Come ampiamente annunciato, i tre giorni di dibattito in aula sul ddl Maestri-Bezzi sulla doppia preferenza di genere si sono chiusi ieri con un nulla di fatto. Il disegno di legge, così com’è (parità di genere 50-50 nelle liste e due preferenze a disposizione degli elettori, la seconda di genere diverso dalla prima, pena la sua invalidità) non approderà da nessuna parte.

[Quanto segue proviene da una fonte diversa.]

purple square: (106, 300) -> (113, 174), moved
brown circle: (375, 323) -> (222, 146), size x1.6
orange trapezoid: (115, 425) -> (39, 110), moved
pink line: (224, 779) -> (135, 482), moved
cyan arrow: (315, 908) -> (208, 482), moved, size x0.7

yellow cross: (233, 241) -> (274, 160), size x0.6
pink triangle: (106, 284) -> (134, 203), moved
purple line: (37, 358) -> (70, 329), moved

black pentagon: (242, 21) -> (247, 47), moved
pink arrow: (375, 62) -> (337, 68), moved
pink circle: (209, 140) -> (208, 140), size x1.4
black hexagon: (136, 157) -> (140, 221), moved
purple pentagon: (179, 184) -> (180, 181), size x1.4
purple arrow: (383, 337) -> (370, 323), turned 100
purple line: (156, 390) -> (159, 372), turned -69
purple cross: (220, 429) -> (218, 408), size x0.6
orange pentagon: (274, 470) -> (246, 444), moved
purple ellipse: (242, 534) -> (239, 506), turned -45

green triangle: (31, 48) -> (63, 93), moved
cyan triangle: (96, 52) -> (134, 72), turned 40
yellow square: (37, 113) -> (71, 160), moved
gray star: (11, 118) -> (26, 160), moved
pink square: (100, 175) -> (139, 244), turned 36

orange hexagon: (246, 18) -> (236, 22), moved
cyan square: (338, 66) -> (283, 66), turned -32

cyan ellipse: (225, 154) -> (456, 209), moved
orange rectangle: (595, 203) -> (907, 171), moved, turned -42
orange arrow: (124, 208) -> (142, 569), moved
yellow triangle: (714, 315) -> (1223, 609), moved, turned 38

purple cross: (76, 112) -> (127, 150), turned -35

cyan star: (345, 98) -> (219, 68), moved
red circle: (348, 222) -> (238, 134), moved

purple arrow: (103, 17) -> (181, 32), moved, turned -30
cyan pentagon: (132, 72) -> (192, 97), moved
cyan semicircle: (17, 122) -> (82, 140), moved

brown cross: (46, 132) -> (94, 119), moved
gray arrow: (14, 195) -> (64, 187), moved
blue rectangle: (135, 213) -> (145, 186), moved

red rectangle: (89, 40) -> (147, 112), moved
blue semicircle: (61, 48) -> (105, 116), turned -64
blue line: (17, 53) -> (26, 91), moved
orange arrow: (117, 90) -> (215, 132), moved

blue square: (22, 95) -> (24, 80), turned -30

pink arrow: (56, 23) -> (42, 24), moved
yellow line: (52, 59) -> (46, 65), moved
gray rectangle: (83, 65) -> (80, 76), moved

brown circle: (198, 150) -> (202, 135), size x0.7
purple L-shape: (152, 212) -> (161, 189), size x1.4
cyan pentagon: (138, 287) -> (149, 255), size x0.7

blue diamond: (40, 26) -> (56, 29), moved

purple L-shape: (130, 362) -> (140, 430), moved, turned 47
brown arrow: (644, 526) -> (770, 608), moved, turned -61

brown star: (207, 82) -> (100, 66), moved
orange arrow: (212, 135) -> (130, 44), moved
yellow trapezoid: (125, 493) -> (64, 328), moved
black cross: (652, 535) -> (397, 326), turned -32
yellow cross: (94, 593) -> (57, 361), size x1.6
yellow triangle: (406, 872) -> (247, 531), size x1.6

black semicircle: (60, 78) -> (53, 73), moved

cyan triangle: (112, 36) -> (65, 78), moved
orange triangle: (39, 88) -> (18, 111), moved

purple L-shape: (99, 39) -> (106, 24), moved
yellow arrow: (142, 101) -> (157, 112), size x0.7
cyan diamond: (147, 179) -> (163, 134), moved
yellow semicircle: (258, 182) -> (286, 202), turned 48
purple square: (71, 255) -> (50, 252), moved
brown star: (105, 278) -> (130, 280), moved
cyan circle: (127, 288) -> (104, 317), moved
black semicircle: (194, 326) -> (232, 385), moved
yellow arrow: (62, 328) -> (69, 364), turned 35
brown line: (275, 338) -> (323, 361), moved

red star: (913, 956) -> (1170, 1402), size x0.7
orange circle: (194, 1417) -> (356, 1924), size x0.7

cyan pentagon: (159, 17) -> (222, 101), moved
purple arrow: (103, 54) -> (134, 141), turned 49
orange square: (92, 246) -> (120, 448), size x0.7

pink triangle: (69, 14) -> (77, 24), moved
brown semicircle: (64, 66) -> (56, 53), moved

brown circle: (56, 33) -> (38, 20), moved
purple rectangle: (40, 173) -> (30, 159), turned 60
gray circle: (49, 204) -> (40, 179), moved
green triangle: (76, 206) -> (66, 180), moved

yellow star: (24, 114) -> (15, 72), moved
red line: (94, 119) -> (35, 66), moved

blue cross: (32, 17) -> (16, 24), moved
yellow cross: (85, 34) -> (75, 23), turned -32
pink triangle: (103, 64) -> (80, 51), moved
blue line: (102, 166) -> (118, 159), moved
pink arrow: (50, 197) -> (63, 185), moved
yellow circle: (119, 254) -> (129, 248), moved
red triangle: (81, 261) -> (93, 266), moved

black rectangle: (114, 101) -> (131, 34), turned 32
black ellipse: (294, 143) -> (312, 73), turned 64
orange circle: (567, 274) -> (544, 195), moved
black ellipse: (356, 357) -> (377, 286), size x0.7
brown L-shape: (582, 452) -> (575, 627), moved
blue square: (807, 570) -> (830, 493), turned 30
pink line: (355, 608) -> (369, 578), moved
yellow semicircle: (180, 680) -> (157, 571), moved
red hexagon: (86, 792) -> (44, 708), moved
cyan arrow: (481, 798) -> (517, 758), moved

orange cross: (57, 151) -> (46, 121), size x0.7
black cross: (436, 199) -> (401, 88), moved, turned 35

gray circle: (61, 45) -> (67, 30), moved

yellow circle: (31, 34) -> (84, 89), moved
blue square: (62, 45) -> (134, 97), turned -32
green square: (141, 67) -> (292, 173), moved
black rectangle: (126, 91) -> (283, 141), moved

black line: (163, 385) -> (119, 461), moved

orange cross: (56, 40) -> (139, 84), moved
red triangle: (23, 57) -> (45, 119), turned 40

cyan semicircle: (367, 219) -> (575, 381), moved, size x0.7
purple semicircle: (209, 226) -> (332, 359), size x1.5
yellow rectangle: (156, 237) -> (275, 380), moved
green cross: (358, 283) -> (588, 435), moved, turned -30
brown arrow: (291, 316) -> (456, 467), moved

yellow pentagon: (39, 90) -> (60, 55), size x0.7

C. Bert, "Corriere del Trentino", 7 ottobre 2016
E la mediazione sulla terza preferenza di genere, come proposta dal consigliere di PT Gianfranco Zanon, per il momento non ha fatto alcun passo avanti. I due primi firmatari del ddl - Lucia Maestri (Pd) e Giacomo Bezzi (Fi) - sono contrari. E nettamente contrario è il Comitato Non Ultimi che ha sostenuto la legge con una raccolta firme e che ha più volte ribadito di considerare la terza preferenza di genere un «escamotage irricevibile» che vede le candidate donne comprimarie nelle staffette tra uomini.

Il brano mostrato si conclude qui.